The entrypoint for running the benchmarks is run_benchmark.py
:
python run_benchmark.py -c ./configurations/blogpost_tests/benchmark-1k.yml \
-a gpt-4-1106 -m 4096
Use the option -i
to run the benchmark tests without any kind of interleaving or filler messages, which is similar to how other standard benchmarks run. Run the command passing --help
to see more options.
When a run starts, the configuration file is read and the agent initialised. If the configuration file describes an existent set of test definitions, then the user will be prompted if they wish to reuse the generated tests.
If the user elects to regenerate, or if there is no set to reuse, then the relevant DatasetInterface
classes are instantiated and their generate_examples()
methods are called to produce the required number of TestExample
objects. Otherwise, the TestExample
objects will be loaded from disk.
Once the TestExample
objects are collected, the system will perform a check for whether it can resume the test. If not, then the tests will start from scratch. If the tests are to be resumed, the master log is read and followed by the system in order to fast-forward the run state to the last moment recorded in the log. Once this is done, all tests are synchronized to the saved state and the running of the tests resumes from the exact point where it was left last time.
Tests are arranged in a gantt-like chart. Running tests coordinate with the scheduling system to allow it switch tasks regularly. At any given point, only compatible tests are running, which means that messages from one test will not spoil another test's execution. The system will always favour restarting waiting tests over starting new ones, but if it needs to do so a survey of the current running tests is performed and if this test would interfere with any of the running tests, then the system will choose another test to start instead. For example the tests names
and colours
do not interfere, as the names and favourite colours of a person are not mutually exclusive. However, names
and name_list
will interfere with each other, as their test examples have different names that they will supply to the agent. By default, tests interfere with themselves, which results in the system being unable to interleave two repetitions of the same test. Such repetitions will need to run sequentially.
Each test generates a TestResult
object which is initialised when a TestExample first starts. The scheduler will pick a test and run it until the test decides to wait. A test can wait for up to two things: Tokens, and time. When a test waits, control is ceded to another test. If all tests are waiting, then the time will be forwarded, or filler tokens will be given to the agent.
The benchmark uses the time-machine package to spoof the current time from the perspective of the current python process. Note that this won't have effect on agents that run externally to the machine running the benchmark. In such cases, the options are to slightly alter the benchmark's code in order to either disable time jumps in favour of actual waits, or implement some form of signaling mechanism that mirrors the time jumps on the agent side.

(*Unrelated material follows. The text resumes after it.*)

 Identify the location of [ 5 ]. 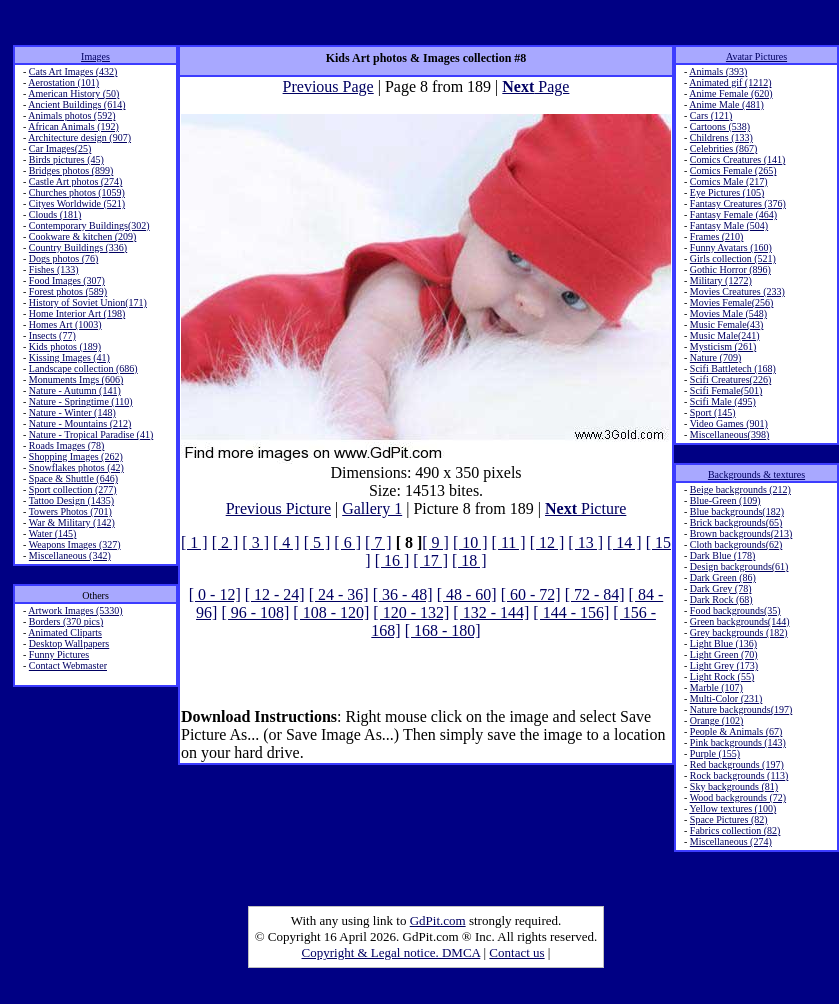
(317, 542).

For tests waiting on tokens, we supply filler tokens in the form of questions and answers from the TriviaQA dataset. To keep reactivity up in this case of monologuing to the agent, we ask it to supply the answers in the form of a JSON list. We don't do anything with this reply, it's just to give the agent a meaningful thing to do while this filling process is ongoing. In the case of LLMs, because replies are so predictable and in order to save tokens, we add this reply directly to the LLM's context instead of having the LLM generate it. The system always provides the expected filler replies, in case the agent side decides to implement a similar approach.
By default, a TestExample
object has a script, which contains both the setup and the questions. Whenever a question is asked, the answer is logged, and once the script is finished, all of these questions and answers are evaluated.
An alternative method is used for any TestExample
object that specifies a condition which should hold true for the rest of the conversation. See ProspectiveMemoryDataset
for an example of this, where the agent has to append some quote to the nth reply after the question is asked. Callbacks are run after each step of a test, no matter which test it is, and they get the entire log of the conversation so far. If needed, a callback can deregister itself so that it is no longer called.
Another exception to this are the DynamicExample
tests, which generate the script, questions and evaluation dynamically and on the fly.
Once a TestExample
object has been evaluated, the TestResult object is updated and saved to disk.
Every message and event during the execution of a benchmark is logged. The system keeps a global log (the one that is used for resuming), and additionally test-specific logs which are the TestResult
objects. Logs are saved to disk after every agent's response, which ensures a safe recovery after any unexpected issue.